Hedging reduces margin requirements: Case of Option Spreads
In this article, we will be discussing what is hedging, how it can be used as a tool to minimize risk, and how it helps in reducing margin required for trading. By definition, hedging is a strategy used to offset losses in investments by taking a position opposite to the original position/trade in a related asset.
Writing/Selling an option contract not only requires a huge amount of money to trade but also attracts unlimited risk. For instance, you write an option of 17600 CE at a premium of ₹100. The margin required to write the option is approximately ₹1Lac. In this case, the maximum profit of the Option Writer is the premium to be paid for writing/selling it, i.e. ₹5000 (50*100).
However, if the market goes against the expected direction, the loss could be unlimited as the premium could increase to any number above ₹100. For writing an option, more risk means a higher margin will be required. In this context, hedging comes to the rescue. Hedging the position can help in reducing one sided unlimited risk in the trade; it also reduces the margin requirements in order to execute the trade.
A number of hedging options are available to a trader; Option spread strategies are one set of them. An Option Spread is nothing but a combination of positions taken with different sets of Strike for the same underlying asset and with the same Option Type. It has following advantages: a) Profits are limited in these positions but, so are the Losses b) Margin requirements for these positions are much lower as compared to Naked Option positions. Different types of Spread Strategies are as listed: Vertical Option Spread, Bullish Vertical Spread using Call Options, Bullish Vertical Spread using Put Options, Bearish Vertical Spread using Call Options, Bearish Vertical Spread using Put Options, and Horizontal Spread.
A vertical Option Spread is created with different strike prices of the underlying asset. A combination of either the Call Options (CE), or the Put Options (PE) may be used. These can be classified as Bullish Vertical Option Spread or Bearish Vertical Spread.
As an example, A Vertical Spread (Bearish or Neutral View) using Call Options has the following attributes:
– It is used when the expected market outlook is bearish/neutral.
– It is deployed with a trader wishes to reduce the margin requirements for Writing/Selling a naked call option
– To create such a spread, a trader will be required to sell a Call Position of lower Strike Price and buy a Call position of higher Strike Price.
Let us say, Nifty is currently at 17325 and the expected market outlook is bullish. In this case, a trader can sell a position of 17600 CE and buy a position of 17650 CE. The margin required to write/sell 1 Lot of 17600 CE is approximately ₹1 Lac and to buy 1 Lot of 17650 CE a trader will need to pay full premium. However, if a trader hedges his buy position with the sell position, the required margin is approximately ₹20,000 (almost 80% less than the position without hedging).
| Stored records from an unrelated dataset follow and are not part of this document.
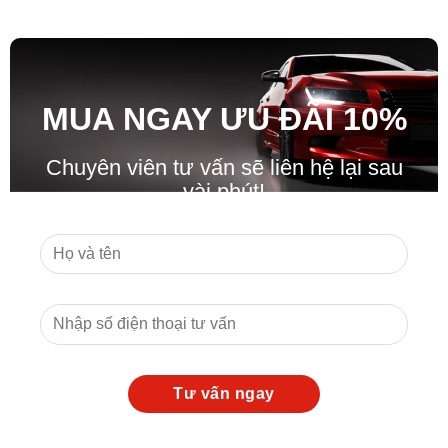
MUA NGAY ƯU ĐÃ
I
10%
Chuyên viên tư vấn sẽ liên hệ lại sau
vài phút!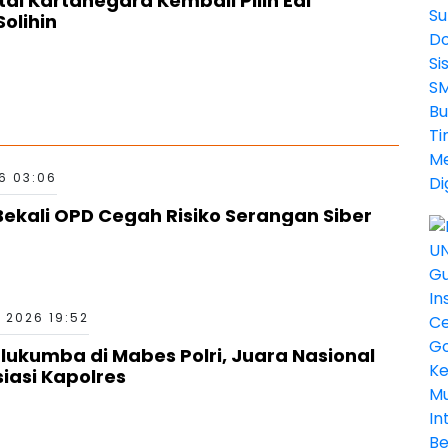
tai Kartanegara Kembali Pilih Edi
olihin
6 03:06
ekali OPD Cegah Risiko Serangan Siber
 2026 19:52
kumba di Mabes Polri, Juara Nasional
siasi Kapolres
In conclusion, risk is minimized. Maximum loss will hardly be ₹3000 but the downside is that potential profit outcome is also reduced. Now that may be troubling to some traders: The notion of reduced profits. But we have a solution for this too. So, in order to overcome this situation, instead of buying 17650 CE, one can buy 17800 CE, 17900 CE; in other words, buy even more higher strike priced call options in order to maximize profits with low margins.